Most of the $26 million swing to a loss came from medical malpractice, but Tower also reduced what is called patient accounts receivable, representing unpaid bills, to $236.6 million from $251.6 million in August’s preliminary results, according to Tower’s audited financial statements that were published Friday.
Separately, Tower reported a $15.9 million operating loss for the three months that ended Sept. 30. That loss was a bit bigger than the $14.2 million loss in the same period last year. Tower’s revenue for the quarter was $501 million, up 4% from $479.8 million last year.
The results for the first quarter of 2026 did not include expenses for Tower’s layoff of 350 employees, or about 3% of its workforce, earlier this month. The cuts hit Pottstown Hospital particularly hard. Tower is eliminating 131 jobs there and eliminating some services.
The closures include the combined intensive care/critical care unit, the Pottstown location of the McGlinn Cancer Institute, and the hospital’s endoscopy center.
Two unions that represent Pottstown employees, the Pennsylvania Association of Staff Nurses and Allied Professionals and SEIU Healthcare Pennsylvania have decried the cuts and called on management to engage in discussions on how to preserve jobs and services.

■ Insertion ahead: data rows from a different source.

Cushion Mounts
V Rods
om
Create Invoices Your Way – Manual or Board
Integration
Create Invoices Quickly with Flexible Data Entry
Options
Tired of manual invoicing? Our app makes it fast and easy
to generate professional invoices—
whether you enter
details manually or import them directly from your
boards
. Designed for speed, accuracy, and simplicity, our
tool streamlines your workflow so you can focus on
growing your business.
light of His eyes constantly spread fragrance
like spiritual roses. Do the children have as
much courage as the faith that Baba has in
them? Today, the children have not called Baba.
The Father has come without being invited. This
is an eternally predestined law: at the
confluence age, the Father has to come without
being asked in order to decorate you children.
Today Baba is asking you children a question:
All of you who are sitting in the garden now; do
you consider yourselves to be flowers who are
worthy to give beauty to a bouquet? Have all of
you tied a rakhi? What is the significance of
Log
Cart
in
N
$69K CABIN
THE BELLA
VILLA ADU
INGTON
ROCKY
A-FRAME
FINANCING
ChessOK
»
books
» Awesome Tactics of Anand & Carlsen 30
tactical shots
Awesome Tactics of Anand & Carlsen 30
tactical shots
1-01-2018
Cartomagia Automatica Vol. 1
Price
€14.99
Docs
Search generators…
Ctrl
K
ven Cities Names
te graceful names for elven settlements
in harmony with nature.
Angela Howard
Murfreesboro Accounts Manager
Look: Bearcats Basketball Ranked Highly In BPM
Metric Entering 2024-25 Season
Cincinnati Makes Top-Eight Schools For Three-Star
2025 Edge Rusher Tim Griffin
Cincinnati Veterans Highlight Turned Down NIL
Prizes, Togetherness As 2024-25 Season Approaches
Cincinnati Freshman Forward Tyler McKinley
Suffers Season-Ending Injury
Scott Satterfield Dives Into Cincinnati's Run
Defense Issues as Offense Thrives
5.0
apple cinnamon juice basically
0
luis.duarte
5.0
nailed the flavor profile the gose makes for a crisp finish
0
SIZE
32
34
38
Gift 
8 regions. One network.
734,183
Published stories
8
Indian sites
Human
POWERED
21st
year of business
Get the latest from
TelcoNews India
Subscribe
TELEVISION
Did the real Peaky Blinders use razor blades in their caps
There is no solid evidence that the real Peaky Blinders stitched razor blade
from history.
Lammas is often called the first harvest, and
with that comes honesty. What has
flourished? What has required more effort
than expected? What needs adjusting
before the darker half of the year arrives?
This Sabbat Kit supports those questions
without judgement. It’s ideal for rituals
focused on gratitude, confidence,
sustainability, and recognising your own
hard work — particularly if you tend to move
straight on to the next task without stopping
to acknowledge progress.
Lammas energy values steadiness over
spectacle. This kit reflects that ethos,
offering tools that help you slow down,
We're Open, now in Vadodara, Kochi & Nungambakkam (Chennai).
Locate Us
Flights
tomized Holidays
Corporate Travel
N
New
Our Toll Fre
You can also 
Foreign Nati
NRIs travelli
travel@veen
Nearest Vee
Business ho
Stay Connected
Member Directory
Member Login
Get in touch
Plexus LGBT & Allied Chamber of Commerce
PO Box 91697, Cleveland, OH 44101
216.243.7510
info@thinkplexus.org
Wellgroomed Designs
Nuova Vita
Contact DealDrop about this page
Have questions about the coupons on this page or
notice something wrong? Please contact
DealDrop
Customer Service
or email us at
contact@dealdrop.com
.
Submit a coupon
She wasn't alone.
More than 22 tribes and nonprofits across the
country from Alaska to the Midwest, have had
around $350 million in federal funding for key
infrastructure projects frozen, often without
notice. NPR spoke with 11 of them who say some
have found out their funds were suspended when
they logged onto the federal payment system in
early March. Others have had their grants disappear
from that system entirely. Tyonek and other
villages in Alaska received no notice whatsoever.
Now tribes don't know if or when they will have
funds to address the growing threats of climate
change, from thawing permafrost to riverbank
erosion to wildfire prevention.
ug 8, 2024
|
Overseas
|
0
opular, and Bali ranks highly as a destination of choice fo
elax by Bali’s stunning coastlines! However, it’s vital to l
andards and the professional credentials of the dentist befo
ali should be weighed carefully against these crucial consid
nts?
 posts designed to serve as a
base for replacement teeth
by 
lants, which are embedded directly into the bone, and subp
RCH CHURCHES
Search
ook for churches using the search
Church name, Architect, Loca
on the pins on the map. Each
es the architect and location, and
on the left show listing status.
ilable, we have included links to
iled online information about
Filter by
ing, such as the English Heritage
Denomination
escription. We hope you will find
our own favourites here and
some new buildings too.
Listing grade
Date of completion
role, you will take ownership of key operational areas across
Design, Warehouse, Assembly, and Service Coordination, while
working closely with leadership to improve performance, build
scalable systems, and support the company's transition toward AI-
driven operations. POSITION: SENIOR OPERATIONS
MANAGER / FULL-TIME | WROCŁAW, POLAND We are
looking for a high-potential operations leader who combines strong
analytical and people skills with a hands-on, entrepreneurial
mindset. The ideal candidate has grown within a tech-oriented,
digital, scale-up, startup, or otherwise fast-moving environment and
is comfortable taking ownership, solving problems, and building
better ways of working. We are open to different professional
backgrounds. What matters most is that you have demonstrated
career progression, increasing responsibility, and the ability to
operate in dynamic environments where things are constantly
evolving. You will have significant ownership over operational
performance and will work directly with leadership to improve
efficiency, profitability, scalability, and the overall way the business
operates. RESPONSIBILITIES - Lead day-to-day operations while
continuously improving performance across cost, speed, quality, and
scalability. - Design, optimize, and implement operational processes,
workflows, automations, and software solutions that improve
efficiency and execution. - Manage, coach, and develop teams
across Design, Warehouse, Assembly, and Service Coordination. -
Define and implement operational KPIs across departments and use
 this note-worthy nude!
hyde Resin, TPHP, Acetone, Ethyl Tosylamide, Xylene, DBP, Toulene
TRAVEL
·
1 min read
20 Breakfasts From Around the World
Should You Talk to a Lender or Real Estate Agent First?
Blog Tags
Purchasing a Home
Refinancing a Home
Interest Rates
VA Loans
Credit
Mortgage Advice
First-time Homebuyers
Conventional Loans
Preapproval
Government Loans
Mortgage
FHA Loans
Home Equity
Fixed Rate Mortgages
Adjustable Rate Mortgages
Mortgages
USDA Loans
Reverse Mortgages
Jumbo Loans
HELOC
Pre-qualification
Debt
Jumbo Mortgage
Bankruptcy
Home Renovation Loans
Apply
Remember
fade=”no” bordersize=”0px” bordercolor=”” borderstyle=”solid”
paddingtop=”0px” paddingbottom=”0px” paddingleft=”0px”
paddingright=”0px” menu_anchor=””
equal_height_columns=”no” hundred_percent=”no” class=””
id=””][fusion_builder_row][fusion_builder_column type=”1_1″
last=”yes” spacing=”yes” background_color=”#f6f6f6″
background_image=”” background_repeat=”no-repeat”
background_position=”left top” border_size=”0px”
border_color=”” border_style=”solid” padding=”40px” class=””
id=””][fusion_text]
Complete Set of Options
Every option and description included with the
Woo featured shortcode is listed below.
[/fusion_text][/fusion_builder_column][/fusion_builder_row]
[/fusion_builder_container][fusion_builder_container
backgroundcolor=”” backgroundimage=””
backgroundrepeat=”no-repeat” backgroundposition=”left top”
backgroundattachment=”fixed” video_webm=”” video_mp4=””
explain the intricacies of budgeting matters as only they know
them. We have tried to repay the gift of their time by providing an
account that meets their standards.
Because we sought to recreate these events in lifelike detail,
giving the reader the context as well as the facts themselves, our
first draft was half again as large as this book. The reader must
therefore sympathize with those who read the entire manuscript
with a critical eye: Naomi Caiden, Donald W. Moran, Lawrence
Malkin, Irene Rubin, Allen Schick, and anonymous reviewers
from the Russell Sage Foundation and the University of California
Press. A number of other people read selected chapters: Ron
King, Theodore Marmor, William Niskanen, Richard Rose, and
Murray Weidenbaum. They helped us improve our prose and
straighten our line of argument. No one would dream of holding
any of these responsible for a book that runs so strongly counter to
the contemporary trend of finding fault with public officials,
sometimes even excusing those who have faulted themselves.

Jefferson Health says it will terminate Lehigh Valley Health Network’s contracts with UnitedHealthcare next year, stating United, the nation’s largest health insurer, is paying less than their negotiated rates, Jefferson said Monday.
The contracts will remain in effect until Jan. 26 for Medicare Advantage patients and until April 25 for patients with commercial insurance through their employer. In the last 18 months, Lehigh Valley Health facilities treated 70,000 people with United insurance, Jefferson said.
“Like all health systems, we are facing significant headwinds as costs rise faster than reimbursement,” Mark Whalen, Jefferson’s chief strategy and transformation officer, said in an email.
“When reimbursement falls substantially below negotiated levels, it threatens our ability to fulfill our mission of providing exceptional care to all patients.”
Whalen said Jefferson will continue working to secure a better deal with United, as it has for more than two years.
United said in a statement that its most recent proposal went to Lehigh Valley in April. “We have yet to receive a counter proposal from the health system, whose last proposal was provided in December 2024 and included a near 30% price hike in the first year of our contract,” the statement said.
Jefferson countered with a statement saying that its dealings with United are not part of a normal contract renegotiation. “This ongoing dispute is caused by United Healthcare’s implementation of a multiyear 30% price decrease that was not agreed to, not accepted and is not sustainable, Whalen said.
The timing of the United announcement is noteworthy. Medicare Advantage open enrollment is underway until Dec. 7 for plans that take effect Jan. 1.
The potential termination of United’s Medicare plans on Jan. 26 puts United’s customers who depend on Lehigh Valley for health services in a quandary. Should they stick with United or switch to another plan, such as those offered by Jefferson’s insurance arm?
United said Jefferson’s decision to make its announcement during open enrollment looked like “a negotiating tactic.”
The Minnesota company has about 27,500 Medicare Advantage enrollees in the main counties served by Lehigh Valley Health doctors, according to federal data from September.
The impasse does not affect Philadelphia-area Jefferson patients with insurance from UnitedHealthcare.
Insurance regulations require notice to patients before contracts end.
In March, Jefferson went out-of-network with Cigna Health for a few weeks during a similar impasse in negotiations. Jefferson and Cigna quickly reached a deal after the termination.